The content of anthocyanins and phenolic acids was determined by HPLC using Shimadzu apparatus and diode array detector (SPD-M20A). Briefly, 10 g of homogenized fruit was extracted thrice with methanol/water/hydrochloric acid solution (700/300/1, v/v/v). The sample was completely evaporated of the methanol and brought to a volume of 50 mL using an aqueous phosphoric acid solution (1.0 g/L). The sample was centrifuged at 5000 rpm for 10 min, and the preconditioned Sep-Pak C18 cartridge was used for purification of the extract. Anthocyanins and phenolic acids were adsorbed into the cartridge while organic acids, sugars, and other compounds were removed. Samples were filtered through PTFE 0.45 µm filter before HPLC analyses. Separation of anthocyanins and phenolic acids was performed on a Luna C18(2) RP (5 µm) 250 × 4.6 column (Phenomenex, Torrance, CA, USA). These compounds were eluted with a gradient of phase A (water:formic acid, 900:100, v/v) and phase B (acetonitrile:formic acid, 900:100, v/v) starting with 5% phase B, then 8% phase B for 8 min, 11% phase B for 10 min, 14% phase B for 3 min, 22% phase B for 5 min, 32% phase B for 4 min, and 5% phase B for 4 min used at the flow rate of 1 mL/min. Peak areas were monitored at 520 nm (anthocyanins) and 320 nm (phenolic acids). Monomeric anthocyanins and phenolic acids were identified by comparing retention time, UV–Vis spectra, and elution order against authentic standards or against previously reported data. Monomeric anthocyanins were quantified by comparing their peak areas in the chromatograms at 520 nm with the peak area of malvidin-3-glucoside. A quantitative analysis of phenolic acid was performed based on calibration curves for standard solutions.

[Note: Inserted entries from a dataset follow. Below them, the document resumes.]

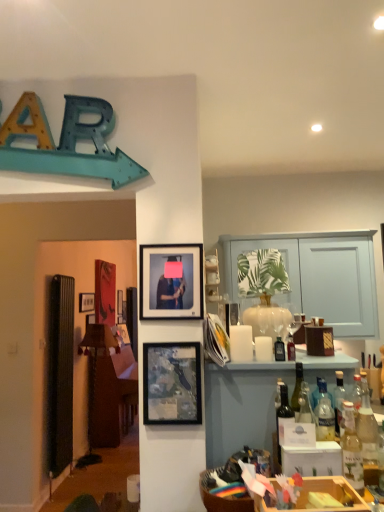 Question: Considering the positions of matte glass bottle at center, which is counted as the 1th bottle, starting from the back, and matte black picture frame at upper left, the third picture frame when ordered from right to left, in the image, is matte glass bottle at center, which is counted as the 1th bottle, starting from the back, taller or shorter than matte black picture frame at upper left, the third picture frame when ordered from right to left,?

Choices:
 (A) short
 (B) tall

Answer: (A)

Question: In terms of size, does matte glass bottle at center, which is counted as the fifth bottle, starting from the front, appear bigger or smaller than matte black picture frame at upper left, the 3th picture frame positioned from the front?

Choices:
 (A) small
 (B) big

Answer: (A)

Question: Estimate the real-world distances between objects in this image. Which object is farther from the translucent glass bottles at right?

Choices:
 (A) matte black frame at upper center, which is the 2th picture frame from back to front
 (B) wooden crate at lower right
 (C) transparent glass vase at center
 (D) translucent glass bottle at right, which is the 1th bottle from front to back
 (E) green glass wine bottle at center

Answer: (B)

Question: Based on their relative distances, which object is nearer to the wooden crate at lower right?

Choices:
 (A) translucent glass bottle at right, which appears as the 5th bottle when viewed from the back
 (B) translucent glass bottle at center-right, the 4th bottle positioned from the front
 (C) translucent glass bottle at right, the 2th bottle from the front
 (D) matte glass bottle at center, which is the second bottle from left to right
 (E) translucent glass bottles at right

Answer: (A) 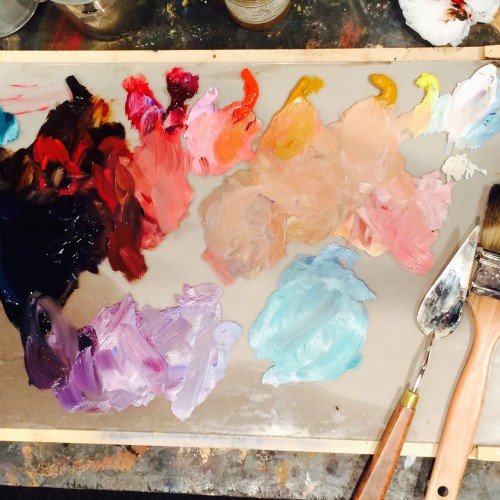 The image size is (500, 500). I want to click on blue paint, so click(304, 336). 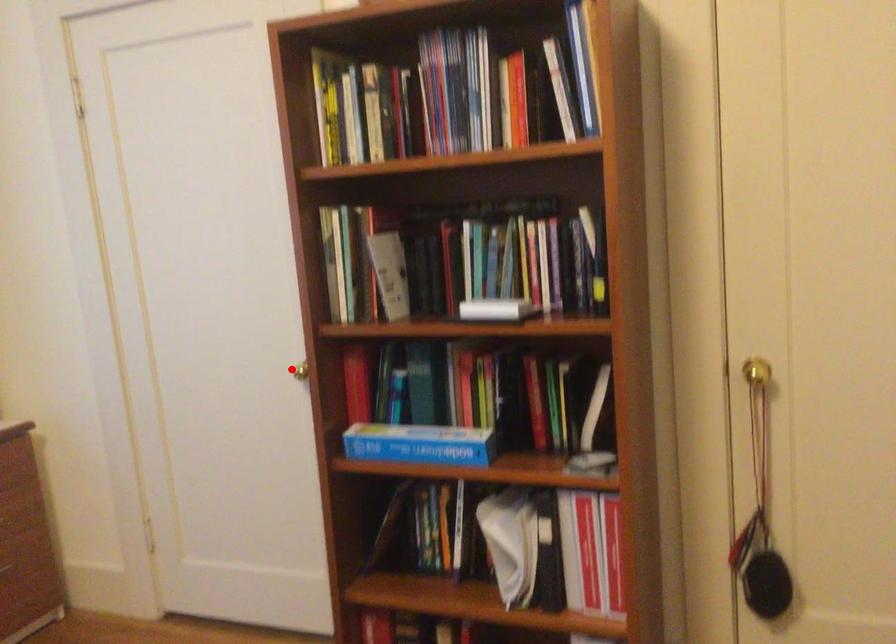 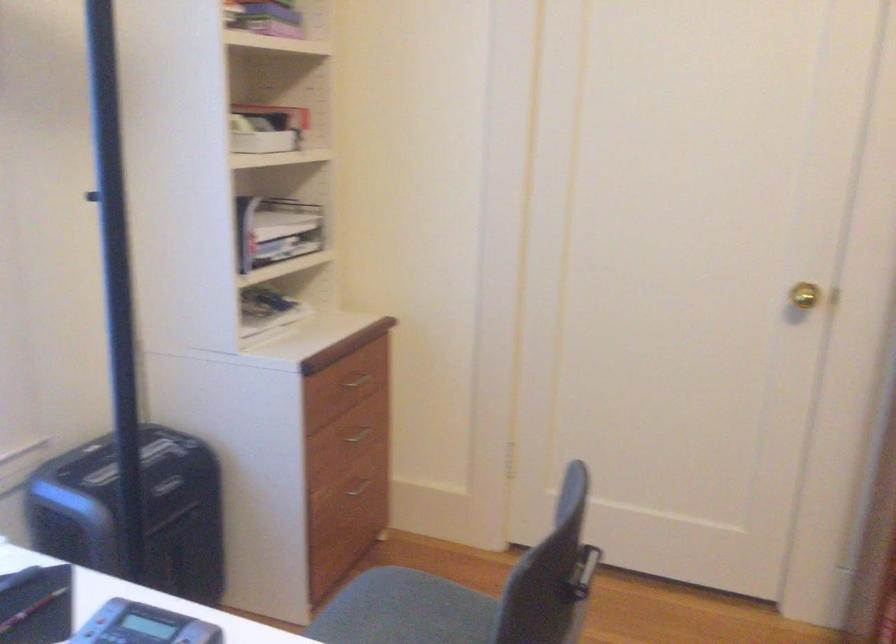 Question: I am providing you with two images of the same scene from different viewpoints. Given a red point in image1, look at the same physical point in image2. Is it:

Choices:
 (A) Closer to the viewpoint
 (B) Farther from the viewpoint

Answer: (A)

3.4. Microbiological Characteristics of Fruit Decay

Uncoated and coated blueberries were visually examined during storage period. Fruits which showed surface mycelial development or bacterial lesions were considered as decayed. Fruit decay was expressed as the percentage of fruit showing decay symptoms.

3.5. Statistical Analysis

The results were reported as mean with standard deviations. One-way analysis of variance (ANOVA) was used to process the data. The means were compared using Tukey’s range tests at p < 0.05. Calculations were performed with Statistica 12 software (StatSoft Inc., Statistica 12, Tulsa, OK, USA).

4. Conclusions

During storage of fruits there are a number of physiological processes related to their maturation and overripening which may adversely affect the sensory properties and attractiveness of the raw material, thereby reducing their quality and commercial value. The primary causes of reduced commercial value of fresh plant materials are quantitative losses due to respiration and wilting due to water loss, nutrient depletion in the respiration process, and microbial spoilage. Based on the research, we can conclude that the coated fruits of blueberries were more protected against excessive sagging and crinkling of the skin. Pullulan coating was also found to reduce the drying and wilting of the raw material, especially at higher temperatures, thereby preserving its freshness and attractiveness for an extended period. Coating of blueberry fruit with pullulan resulted in a decrease in weight loss and a reduction in the change in the content of extract and reducing sugars, which was probably the result of a decrease in the rate of respiration and transpiration. In addition, a higher retention of L-ascorbic acid was observed in the coated fruits. In turn, changes in the content of polyphenols and anthocyanins—the compounds occurring in the highest quantities in the skin of the fruit—were correlated with the loss of weight in the examined raw material. With the greater weight loss in uncoated fruit, a higher phenolic content was observed. In addition, the coating of blueberries significantly reduced the changes related to the rotting of blueberries.